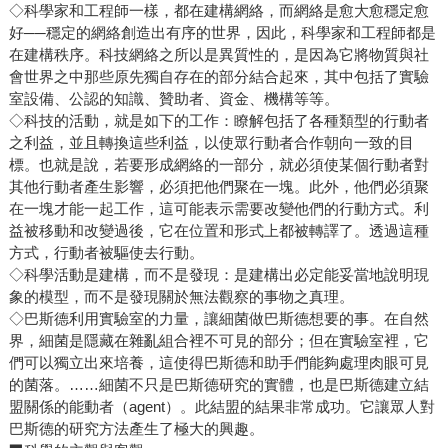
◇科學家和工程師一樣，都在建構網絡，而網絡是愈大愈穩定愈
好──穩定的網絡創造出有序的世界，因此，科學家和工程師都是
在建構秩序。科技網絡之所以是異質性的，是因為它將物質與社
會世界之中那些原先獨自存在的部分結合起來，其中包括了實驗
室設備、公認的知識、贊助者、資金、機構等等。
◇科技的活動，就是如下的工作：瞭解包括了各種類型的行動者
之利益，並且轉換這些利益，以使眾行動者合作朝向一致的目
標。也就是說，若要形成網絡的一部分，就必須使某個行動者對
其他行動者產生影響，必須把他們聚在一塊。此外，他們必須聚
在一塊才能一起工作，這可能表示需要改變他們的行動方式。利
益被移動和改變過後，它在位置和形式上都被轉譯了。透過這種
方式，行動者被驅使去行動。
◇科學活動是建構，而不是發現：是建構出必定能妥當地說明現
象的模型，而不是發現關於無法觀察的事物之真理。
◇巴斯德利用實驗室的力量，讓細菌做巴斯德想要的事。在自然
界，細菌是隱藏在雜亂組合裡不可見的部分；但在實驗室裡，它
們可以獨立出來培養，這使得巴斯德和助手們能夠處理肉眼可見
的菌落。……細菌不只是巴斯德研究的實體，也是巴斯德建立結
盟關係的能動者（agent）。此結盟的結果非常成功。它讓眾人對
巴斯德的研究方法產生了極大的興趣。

--

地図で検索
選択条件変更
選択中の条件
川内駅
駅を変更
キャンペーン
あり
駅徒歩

...

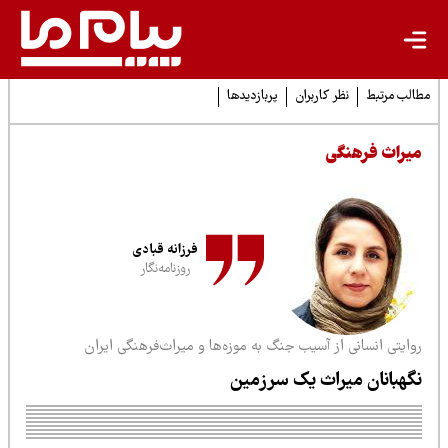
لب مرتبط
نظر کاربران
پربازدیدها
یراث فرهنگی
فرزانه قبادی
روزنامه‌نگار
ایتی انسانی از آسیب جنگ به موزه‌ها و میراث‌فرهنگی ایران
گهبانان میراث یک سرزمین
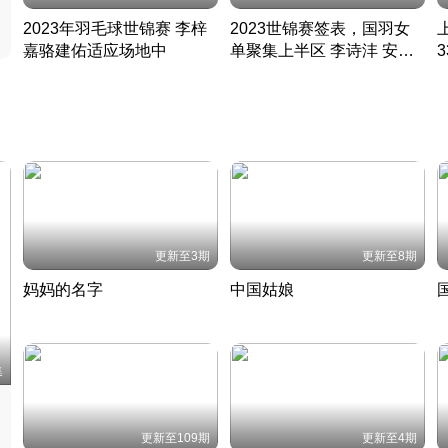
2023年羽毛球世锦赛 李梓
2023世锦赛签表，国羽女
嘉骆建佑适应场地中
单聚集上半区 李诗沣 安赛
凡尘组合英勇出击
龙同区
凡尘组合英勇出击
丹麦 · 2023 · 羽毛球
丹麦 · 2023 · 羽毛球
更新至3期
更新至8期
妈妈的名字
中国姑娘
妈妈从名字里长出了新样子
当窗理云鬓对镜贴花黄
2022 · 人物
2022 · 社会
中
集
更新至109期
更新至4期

▶ [Directions]: Please output exactly the lines between the one holding "之利益，並且轉換這些利益，以使眾行動者合作朝向一致的目" and the one holding "巴斯德的研究方法產生了極大的興趣。" in the records above, inclusive, and nothing more.

▶ [Task solution]:
之利益，並且轉換這些利益，以使眾行動者合作朝向一致的目
標。也就是說，若要形成網絡的一部分，就必須使某個行動者對
其他行動者產生影響，必須把他們聚在一塊。此外，他們必須聚
在一塊才能一起工作，這可能表示需要改變他們的行動方式。利
益被移動和改變過後，它在位置和形式上都被轉譯了。透過這種
方式，行動者被驅使去行動。
◇科學活動是建構，而不是發現：是建構出必定能妥當地說明現
象的模型，而不是發現關於無法觀察的事物之真理。
◇巴斯德利用實驗室的力量，讓細菌做巴斯德想要的事。在自然
界，細菌是隱藏在雜亂組合裡不可見的部分；但在實驗室裡，它
們可以獨立出來培養，這使得巴斯德和助手們能夠處理肉眼可見
的菌落。……細菌不只是巴斯德研究的實體，也是巴斯德建立結
盟關係的能動者（agent）。此結盟的結果非常成功。它讓眾人對
巴斯德的研究方法產生了極大的興趣。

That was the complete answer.